_SOURCE RECORDS_
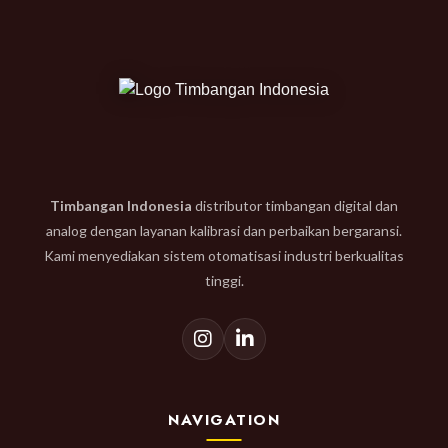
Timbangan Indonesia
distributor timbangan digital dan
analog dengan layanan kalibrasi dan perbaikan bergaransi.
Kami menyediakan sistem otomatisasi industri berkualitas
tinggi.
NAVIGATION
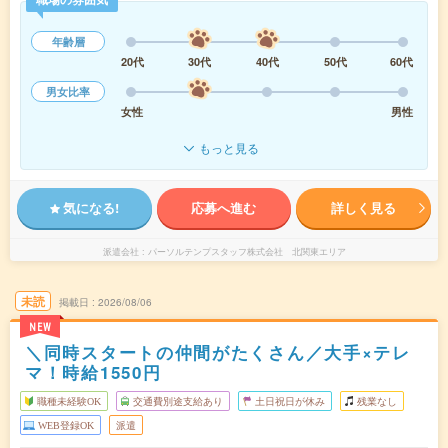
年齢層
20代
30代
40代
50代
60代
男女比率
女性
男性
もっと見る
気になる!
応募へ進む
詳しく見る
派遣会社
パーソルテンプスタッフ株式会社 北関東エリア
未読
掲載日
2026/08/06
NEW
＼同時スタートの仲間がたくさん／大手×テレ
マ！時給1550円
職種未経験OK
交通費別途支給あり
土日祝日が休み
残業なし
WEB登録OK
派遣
--
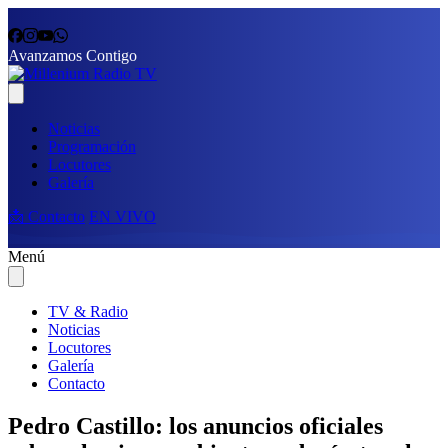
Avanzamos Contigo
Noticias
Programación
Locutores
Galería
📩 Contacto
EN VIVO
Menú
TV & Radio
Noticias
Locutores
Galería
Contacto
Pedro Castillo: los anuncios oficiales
==
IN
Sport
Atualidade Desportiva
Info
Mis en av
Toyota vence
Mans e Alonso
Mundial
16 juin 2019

_WORK REQUIRED_
Among the lines above, find the one with "Avanzamos Contigo" and the one with "Pedro Castillo: los anuncios oficiales". Quote both and everything between them, exactly.

_EXPECTED ANSWER_
Avanzamos Contigo
Noticias
Programación
Locutores
Galería
📩 Contacto
EN VIVO
Menú
TV & Radio
Noticias
Locutores
Galería
Contacto
Pedro Castillo: los anuncios oficiales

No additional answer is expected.